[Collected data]
»»

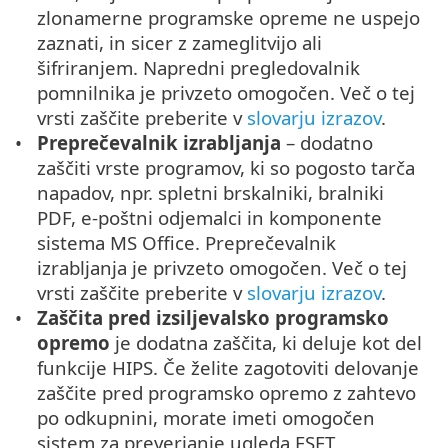
zlonamerne programske opreme ne uspejo
zaznati, in sicer z zameglitvijo ali
šifriranjem. Napredni pregledovalnik
pomnilnika je privzeto omogočen. Več o tej
vrsti zaščite preberite v
slovarju izrazov
.
Preprečevalnik izrabljanja
– dodatno
zaščiti vrste programov, ki so pogosto tarča
napadov, npr. spletni brskalniki, bralniki
PDF, e-poštni odjemalci in komponente
sistema MS Office. Preprečevalnik
izrabljanja je privzeto omogočen. Več o tej
vrsti zaščite preberite v
slovarju izrazov
.
Zaščita pred izsiljevalsko programsko
opremo
je dodatna zaščita, ki deluje kot del
funkcije HIPS. Če želite zagotoviti delovanje
zaščite pred programsko opremo z zahtevo
po odkupnini, morate imeti omogočen
sistem za preverjanje ugleda ESET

««

> **WHAT TO DO**: Could you restate every record above word for word, leaving the pictures out?

> **RESPONSE BOX**:
zlonamerne programske opreme ne uspejo
zaznati, in sicer z zameglitvijo ali
šifriranjem. Napredni pregledovalnik
pomnilnika je privzeto omogočen. Več o tej
vrsti zaščite preberite v
slovarju izrazov
.
Preprečevalnik izrabljanja
– dodatno
zaščiti vrste programov, ki so pogosto tarča
napadov, npr. spletni brskalniki, bralniki
PDF, e-poštni odjemalci in komponente
sistema MS Office. Preprečevalnik
izrabljanja je privzeto omogočen. Več o tej
vrsti zaščite preberite v
slovarju izrazov
.
Zaščita pred izsiljevalsko programsko
opremo
je dodatna zaščita, ki deluje kot del
funkcije HIPS. Če želite zagotoviti delovanje
zaščite pred programsko opremo z zahtevo
po odkupnini, morate imeti omogočen
sistem za preverjanje ugleda ESET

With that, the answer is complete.